The Greenpeace spokesman was inconsistent in a way that sounded like lobbying. Greenpeace ignored the possibility of North African solar conected by cable to Spain, Portugal or Gibraltar. Ed Davey said the French were against.
This is a job for David Cameron, help Tunisia by negotiatiing successfully with President Hollande and other Heads of Government or Heads of State. Prime Minister’s Questions are at 12 noon in the House of Commons today.
Gordon,
There could well be some dodgy physics in the prediction of trans-ocean tsunamis generated by landslides. See here for many dissenting views to the Ward and Day research https://en.wikipedia.org/wiki/Cumbre_Vieja
Simon Day, the second author on that research, was at the time employed by the “Benfield-Greig Hazard Research Centre” at UCL. As a geologist I have always been a little suspicious of research predicting tsumanis in the eastern USA funded by an insurance company…

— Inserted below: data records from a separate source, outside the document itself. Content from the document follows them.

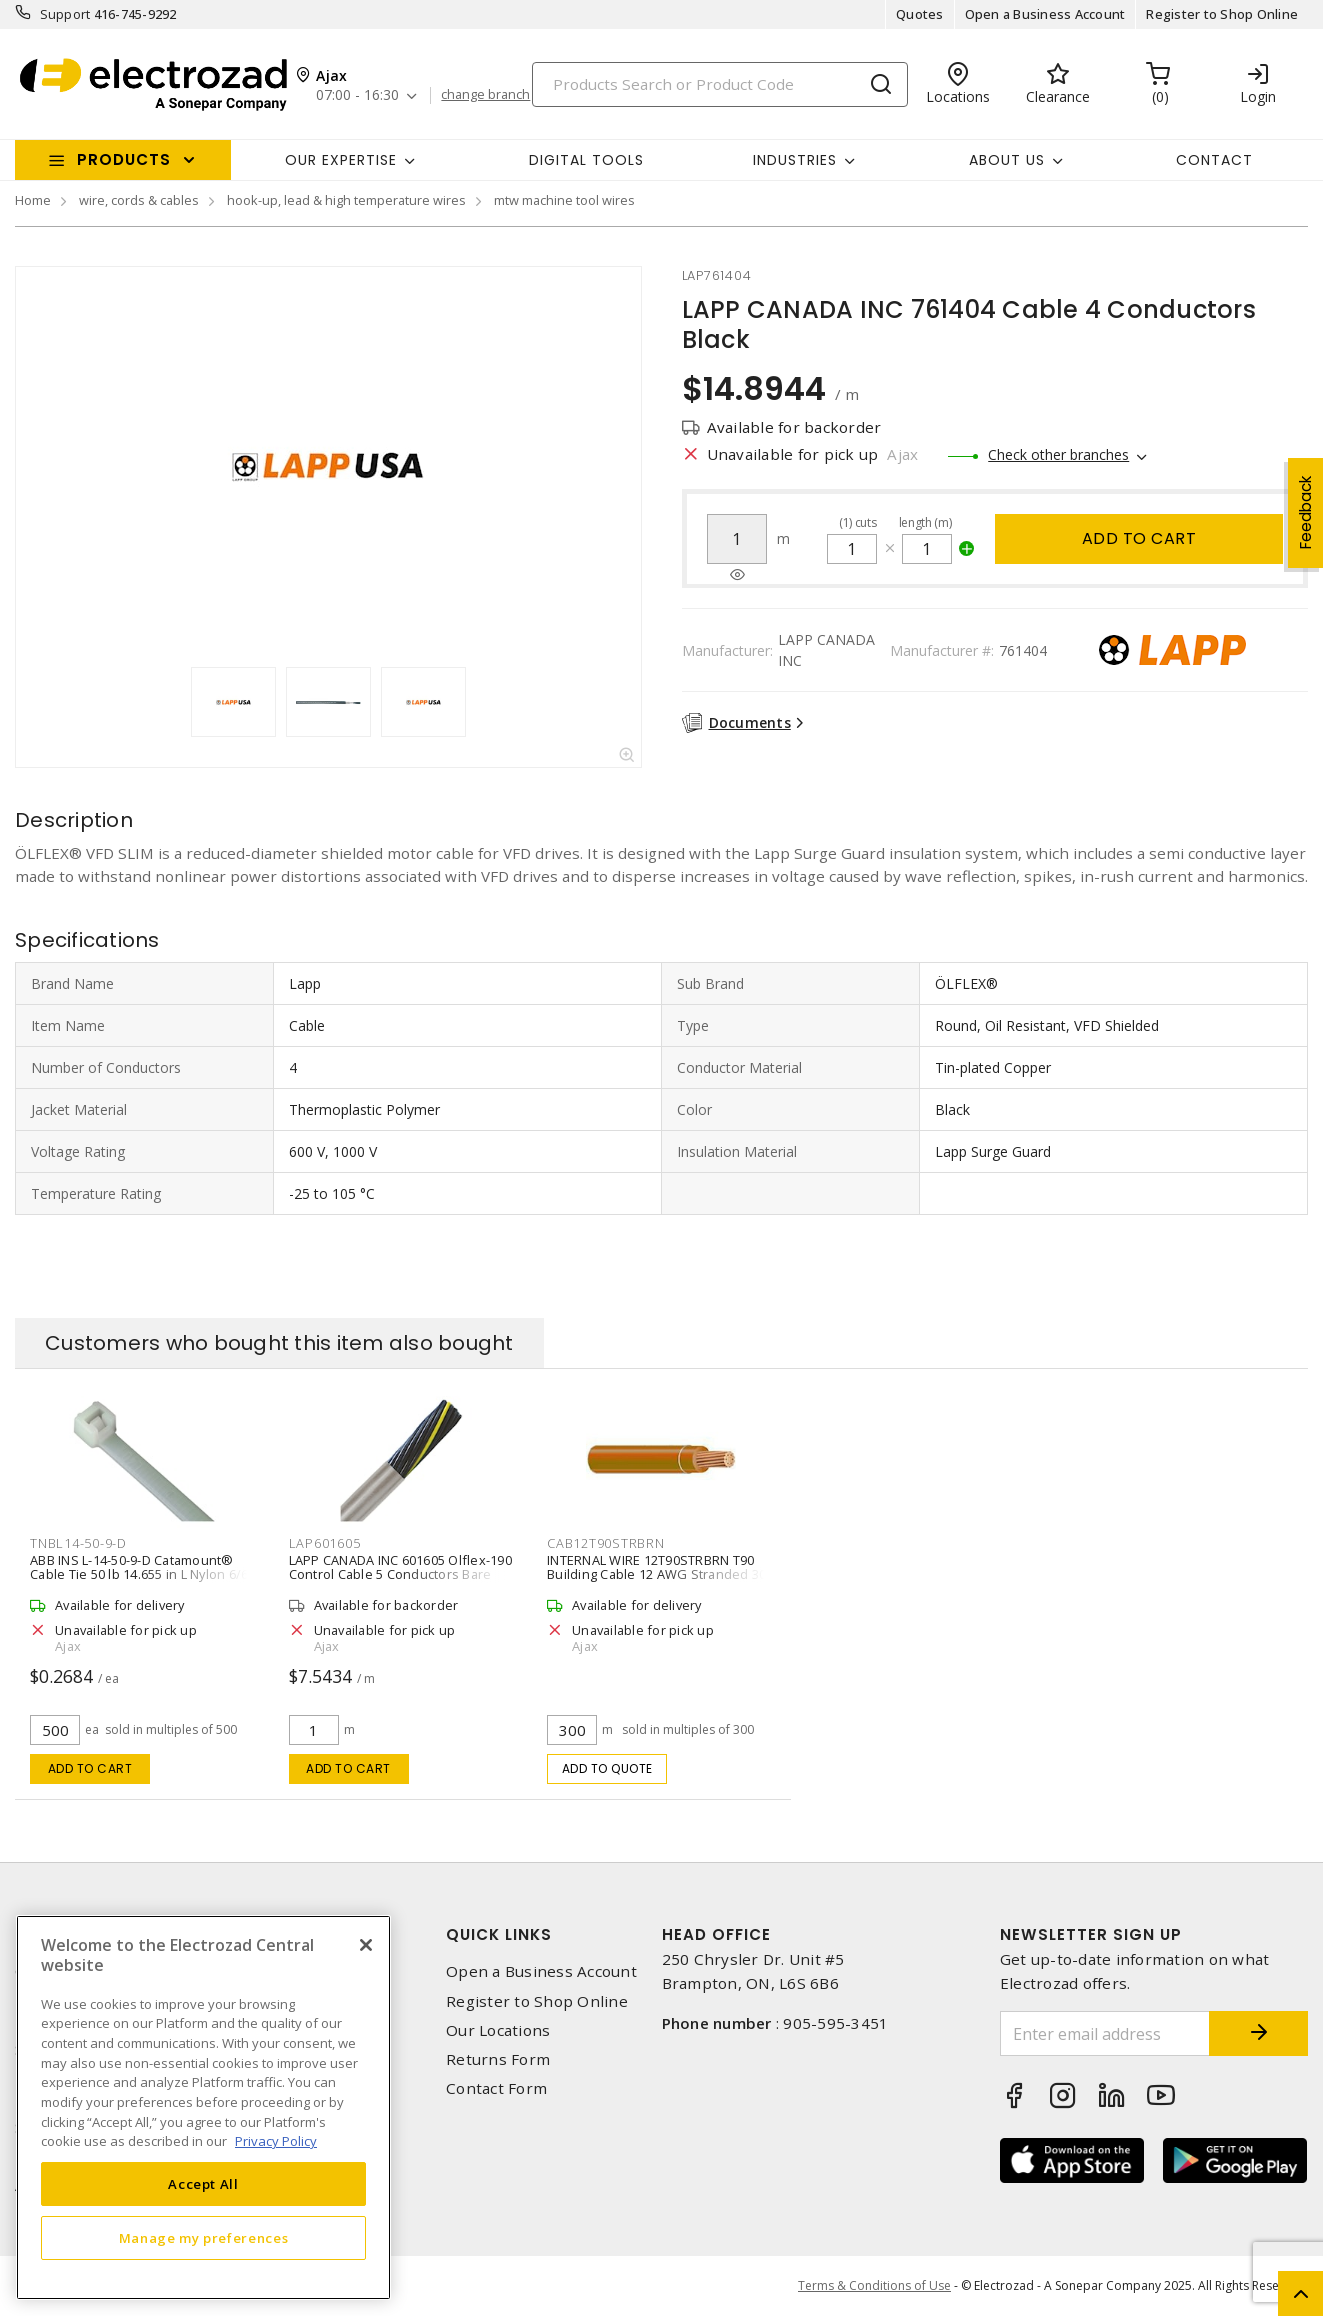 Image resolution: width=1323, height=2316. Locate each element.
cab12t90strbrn (606, 1543)
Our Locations (498, 2030)
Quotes (920, 14)
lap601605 (325, 1543)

Hindsight (or indeed foresight, after the 1965 Alaskan earthquake and tsunami) says that Fukushima was built on a very dangerous coastline for tsunami hazard – the west coast of Japan is much safer, and the coasts of Britain safer than that.. But geology and geophysics are not exact sciences. In the case of Hinckley point I would rate the risk from terrorism higher than that from tsunamis though
landslides definitely have caused tsunamis in enclosed basins such as Norwegian fjords and the North Sea so the risk is certainly there in parts of Britain, but the physics is rather different from the Sumatran or Japan earthquakes where areas of seafloor the size of Britain rose and fell by several metres on timescales measured in seconds, with the the rupture propagating at > 5000 mph http://www.tectonics.caltech.edu/movies/outreach/sumatra/anim_rupture.mpeg
It is a bit like fracking – by all means oppose it on various grounds but not on the basis of causing damaging earthquakes in Britain….
Andrew,
My point was that tsunamis do occur in Britain for various reasons although not often enough for anyone to have good data on the overall risk or the type of event that is most likely to cause one. My guess (and I put it no higher than that) is that it’s a very small but non-negligible risk.
I agree with you that terrorism is probably a higher risk although again it’s impossible to quantify.

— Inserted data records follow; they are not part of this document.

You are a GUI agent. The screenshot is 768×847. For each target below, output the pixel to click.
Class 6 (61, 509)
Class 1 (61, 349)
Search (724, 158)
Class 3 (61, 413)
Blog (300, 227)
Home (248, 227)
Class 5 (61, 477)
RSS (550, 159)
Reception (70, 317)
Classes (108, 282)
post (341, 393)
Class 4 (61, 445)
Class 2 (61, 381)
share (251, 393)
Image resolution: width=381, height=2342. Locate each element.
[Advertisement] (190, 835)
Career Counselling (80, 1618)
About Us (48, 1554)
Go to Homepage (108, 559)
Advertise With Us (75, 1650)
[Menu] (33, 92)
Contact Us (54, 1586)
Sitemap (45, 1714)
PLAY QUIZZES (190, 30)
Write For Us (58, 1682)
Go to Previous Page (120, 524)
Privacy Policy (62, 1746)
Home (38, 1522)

Therefore we should build reactors only away from possible danger zones (which could work against tsunami risk but not against terrorism) or use reactor types that are walk-away safe – which PWRs are not.

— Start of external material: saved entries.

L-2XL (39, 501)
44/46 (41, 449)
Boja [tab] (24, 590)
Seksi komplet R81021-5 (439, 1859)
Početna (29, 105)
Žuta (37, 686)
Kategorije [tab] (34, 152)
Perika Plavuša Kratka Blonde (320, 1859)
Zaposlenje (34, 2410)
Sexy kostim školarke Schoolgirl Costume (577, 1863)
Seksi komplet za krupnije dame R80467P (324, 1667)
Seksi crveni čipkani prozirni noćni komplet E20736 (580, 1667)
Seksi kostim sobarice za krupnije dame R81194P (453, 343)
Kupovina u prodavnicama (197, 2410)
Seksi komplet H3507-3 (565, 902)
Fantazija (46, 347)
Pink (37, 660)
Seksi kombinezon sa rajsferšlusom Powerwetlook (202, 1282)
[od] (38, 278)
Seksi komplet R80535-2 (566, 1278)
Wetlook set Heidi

Behind this lurks a worry about the way that moderately to badly dysfunctional bureaucracies (a category that includes the UK government irrespective of party) tend to manage this sort of thing rather badly. They soon get to a stage where too much political capital is invested to change the plan so dissenting voices are ignored, dismissed as ‘troublemakers’ or otherwise side-lined. In most businesses that merely leads to malinvestment; in nuclear it is downright dangerous.